As I enter the last years of my time as president of NYU, I and our Board of Trustees have committed ourselves to directing our energies to raising money to increase financial aid. Evan Chesler – who as a young man received a scholarship that enabled him to attend NYU as an undergraduate, graduate from our Law School, and go on to be the chairman of the law firm Cravath, Swaine & Moore – will be the chair of the campaign, and he attended the Senate meeting today as a sign of the Trustees’ commitment to this effort.
In fact, I can proudly report that in its “quiet phase,” the campaign has already raised over $200 million, anchored by multi-million dollar gifts from several of our Trustees.
A major fundraising campaign of this magnitude can help us build an endowment that can generate scholarship funds in perpetuity. But, as transformative as it will be over the long run, endowments take time to build, and thus for their impact to be felt.
So, with new donations, we are launching two student aid initiatives that can start helping our students, particularly our undergraduates, right away, each designed to meet a pressing and distinct need.
The first – the Finish Line Grant program – is designed to ensure that as those undergraduates receiving financial aid approach their final semester, they receive scholarship assistance that will contribute to lowering their debt upon graduation. After determining each student’s cumulative need-based federal loan debt (subsidized Stafford loans and Perkins loans), NYU will provide grant aid equal to 10% of his or her need-based loan amount, thereby reducing the total amount owed. Finish Line grants could be as high as $5,000, though most will be less; these grants represent a permanent reduction in a student’s debt of not only the grant amount, but the compound interest the student would have paid on that amount over the repayment period.
We expect to begin the Finish Line Grant program next semester (spring 2014).
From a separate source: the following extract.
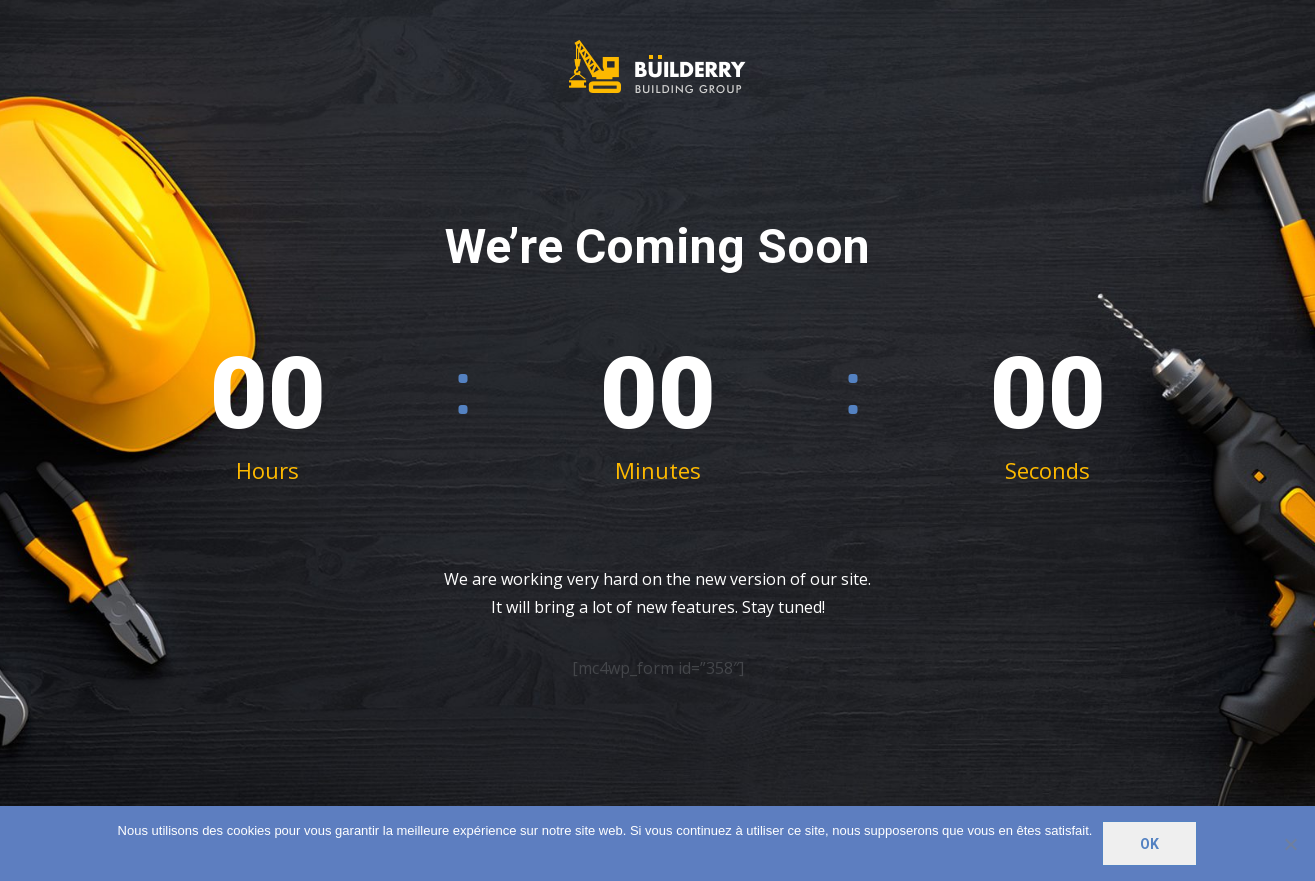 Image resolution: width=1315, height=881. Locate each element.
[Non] (1290, 844)
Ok (1149, 844)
And if the Finish Line Grant program proves as successful as we hope – and we believe it will be very attractive to donors, who know their philanthropy is helping students who have done well and are poised to graduate – we may well look to increase the percentage over time.
The second program we want to start sooner rather than later is one we call Global Pathways Scholarship program, or GPS.
NYU’s global presence is unrivaled among universities, and our network of campuses and sites is important in attracting talented students and faculty. According to the Institute of International Education (IIE), NYU sends more students to study abroad than any other US university: nearly 40% of our undergraduates now spend at least a semester abroad – a significantly larger number than just a few years ago – and we expect that number to keep rising.
This distinctive and integral NYU experience should be available to all who wish to participate; yet, we have heard from students – and from members of the faculty who have expressed deep concerns as well – that some of our students are precluded from study away because of financial constraints, such as lost wages or the added expenses of travel.
Starting next fall, through the GPS program, the University will look at each student who has expressed an interest in studying away and – depending on his or her financial need – add to their financial aid package a grant – up to a maximum of $4,000 – to cover the additional costs of studying away.
Not all of our financial aid challenges will be solved by the Momentum Campaign, but it will enable us to make meaningful progress. And that’s why we named this campaign “Momentum” – NYU’s great story of momentum, its academic trajectory, has been accomplished over many years through perseverance, a focus on excellence, and an entrepreneurial spirit. Over the past 30 years, we have made great strides in transforming NYU academically. I hope that by calling our community together – students, faculty, administrators, alumni, Trustees – and re-sharpening our focus on financial aid and student debt, we will make even more progress toward ensuring that NYU is affordable and accessible to students and their families.
Sincerely,
John Sexton
Errata: in the original version of this memo, the word "Swain" was used in the name of the law firm "Cravath, Swaine & Moore." The Office of Public Affairs deeply regrets the error.